--- EXERCISE DETAILS ---
Retype exactly the span of lines below from the one with "Deze set bestaat uit" through the one with "Communicatiebureau Proven Context". Do not include pictures.
━━━ EXERCISE MATERIALS
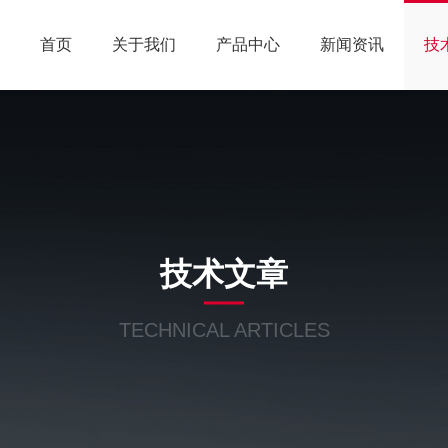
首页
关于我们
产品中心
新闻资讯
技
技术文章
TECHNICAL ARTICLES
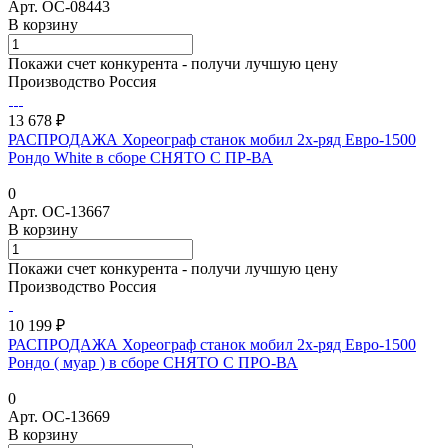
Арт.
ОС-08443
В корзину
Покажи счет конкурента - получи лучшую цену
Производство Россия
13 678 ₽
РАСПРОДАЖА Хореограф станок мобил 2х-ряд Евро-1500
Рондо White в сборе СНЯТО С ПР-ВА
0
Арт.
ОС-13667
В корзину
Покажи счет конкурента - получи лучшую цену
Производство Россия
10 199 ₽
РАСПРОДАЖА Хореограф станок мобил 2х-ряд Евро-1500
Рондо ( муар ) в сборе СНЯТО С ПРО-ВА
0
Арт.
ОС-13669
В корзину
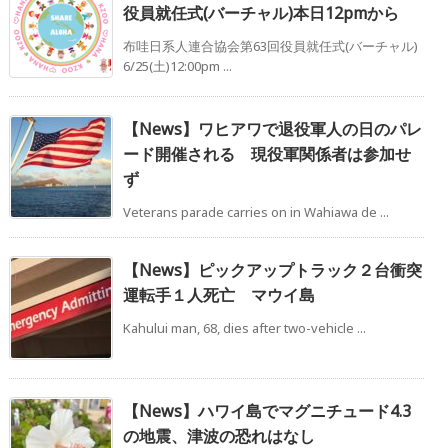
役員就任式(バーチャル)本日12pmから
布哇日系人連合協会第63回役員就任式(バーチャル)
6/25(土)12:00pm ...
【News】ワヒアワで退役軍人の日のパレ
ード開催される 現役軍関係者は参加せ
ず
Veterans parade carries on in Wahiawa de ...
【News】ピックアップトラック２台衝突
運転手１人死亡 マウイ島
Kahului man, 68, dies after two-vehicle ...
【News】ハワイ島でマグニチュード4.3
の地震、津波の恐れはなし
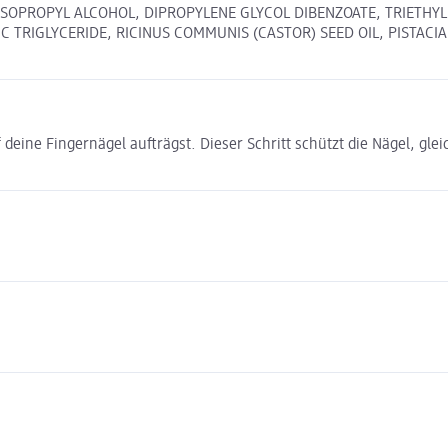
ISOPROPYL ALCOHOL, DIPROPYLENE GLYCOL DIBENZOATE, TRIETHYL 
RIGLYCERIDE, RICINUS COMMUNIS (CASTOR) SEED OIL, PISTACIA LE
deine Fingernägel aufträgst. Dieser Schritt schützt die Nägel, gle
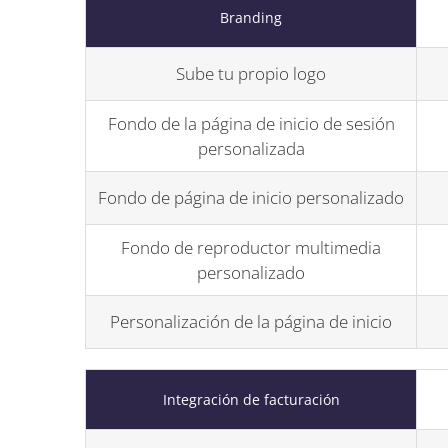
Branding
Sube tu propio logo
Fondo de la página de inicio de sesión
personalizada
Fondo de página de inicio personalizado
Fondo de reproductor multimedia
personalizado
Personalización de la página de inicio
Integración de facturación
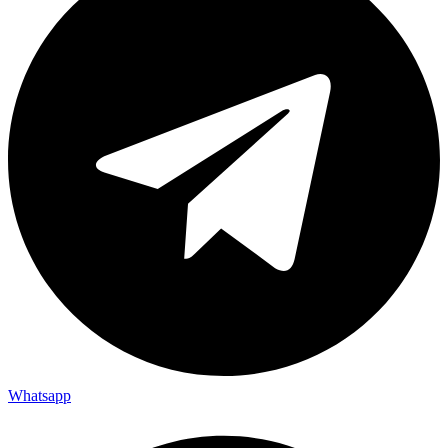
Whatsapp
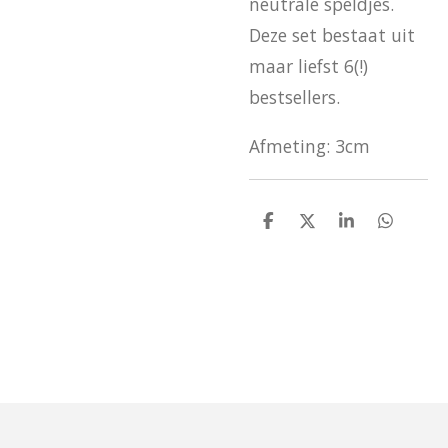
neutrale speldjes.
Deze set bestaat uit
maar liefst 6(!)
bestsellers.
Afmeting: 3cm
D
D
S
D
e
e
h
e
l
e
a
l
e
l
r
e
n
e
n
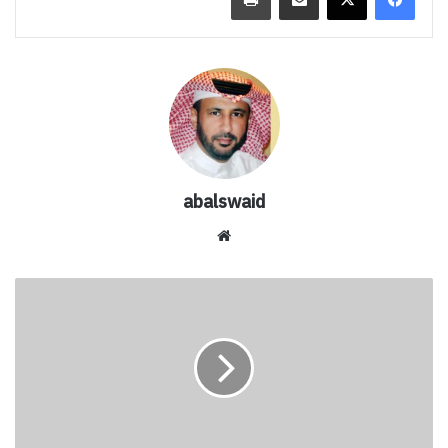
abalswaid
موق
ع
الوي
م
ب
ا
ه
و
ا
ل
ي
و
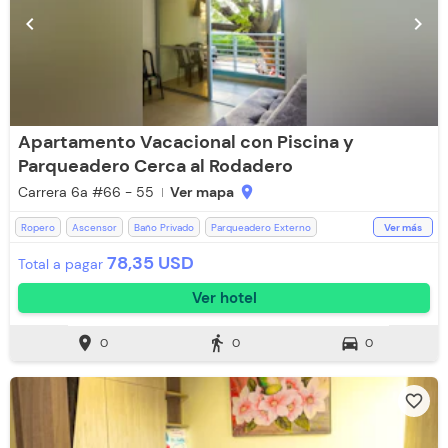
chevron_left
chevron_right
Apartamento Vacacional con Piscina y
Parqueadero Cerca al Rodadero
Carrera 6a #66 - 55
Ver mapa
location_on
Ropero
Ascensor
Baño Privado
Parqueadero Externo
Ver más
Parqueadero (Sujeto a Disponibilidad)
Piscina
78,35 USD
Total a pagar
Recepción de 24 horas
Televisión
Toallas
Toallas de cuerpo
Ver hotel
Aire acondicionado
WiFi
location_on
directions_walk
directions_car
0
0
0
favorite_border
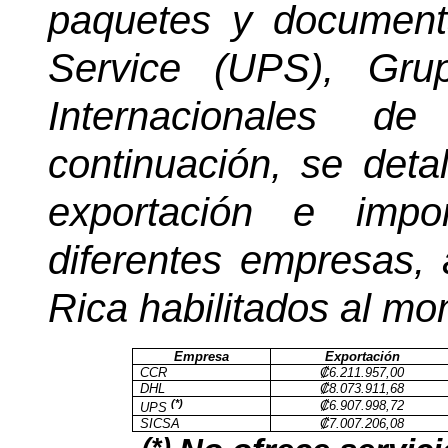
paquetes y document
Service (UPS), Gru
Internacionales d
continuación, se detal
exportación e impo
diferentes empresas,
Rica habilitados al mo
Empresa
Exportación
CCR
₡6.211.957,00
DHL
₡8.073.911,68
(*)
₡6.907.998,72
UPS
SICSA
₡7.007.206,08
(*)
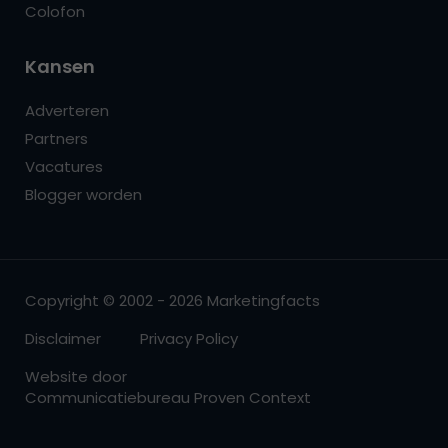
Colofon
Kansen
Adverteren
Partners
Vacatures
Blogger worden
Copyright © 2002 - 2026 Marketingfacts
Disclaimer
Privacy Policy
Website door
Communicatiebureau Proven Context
━━━━━━
━━━ EXERCISE MATERIALS
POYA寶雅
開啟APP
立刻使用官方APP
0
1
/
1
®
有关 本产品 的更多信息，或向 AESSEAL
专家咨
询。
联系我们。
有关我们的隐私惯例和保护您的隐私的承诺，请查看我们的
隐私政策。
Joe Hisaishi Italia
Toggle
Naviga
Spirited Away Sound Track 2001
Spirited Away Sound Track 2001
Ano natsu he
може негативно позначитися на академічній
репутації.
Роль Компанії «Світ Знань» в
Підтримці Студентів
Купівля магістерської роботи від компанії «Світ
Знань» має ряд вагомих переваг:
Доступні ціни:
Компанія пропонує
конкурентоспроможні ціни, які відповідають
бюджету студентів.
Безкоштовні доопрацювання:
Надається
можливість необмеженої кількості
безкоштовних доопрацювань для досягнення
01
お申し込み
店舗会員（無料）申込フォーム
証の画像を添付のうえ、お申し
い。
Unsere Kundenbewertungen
━━━━━━
--- ANSWER TO THE PROBLEM ---
Deze set bestaat uit
maar liefst 6(!)
bestsellers.
Afmeting: 3cm
D
D
S
D
e
e
h
e
l
e
a
l
e
l
r
e
n
e
n
abalswaid
موق
ع
الوي
م
ب
ا
ه
و
ا
ل
ي
و
chevron_left
chevron_right
Apartamento Vacacional con Piscina y
Parqueadero Cerca al Rodadero
Carrera 6a #66 - 55
Ver mapa
location_on
Ropero
Ascensor
Baño Privado
Parqueadero Externo
Ver más
Parqueadero (Sujeto a Disponibilidad)
Piscina
78,35 USD
Total a pagar
Recepción de 24 horas
Televisión
Toallas
Toallas de cuerpo
Ver hotel
Aire acondicionado
WiFi
location_on
directions_walk
directions_car
0
0
0
favorite_border
paquetes y document
Service (UPS), Gru
Internacionales d
continuación, se detal
exportación e impo
diferentes empresas,
Rica habilitados al mo
Empresa
Exportación
CCR
₡6.211.957,00
DHL
₡8.073.911,68
(*)
₡6.907.998,72
UPS
SICSA
₡7.007.206,08
(*)
Colofon
Kansen
Adverteren
Partners
Vacatures
Blogger worden
Copyright © 2002 - 2026 Marketingfacts
Disclaimer
Privacy Policy
Website door
Communicatiebureau Proven Context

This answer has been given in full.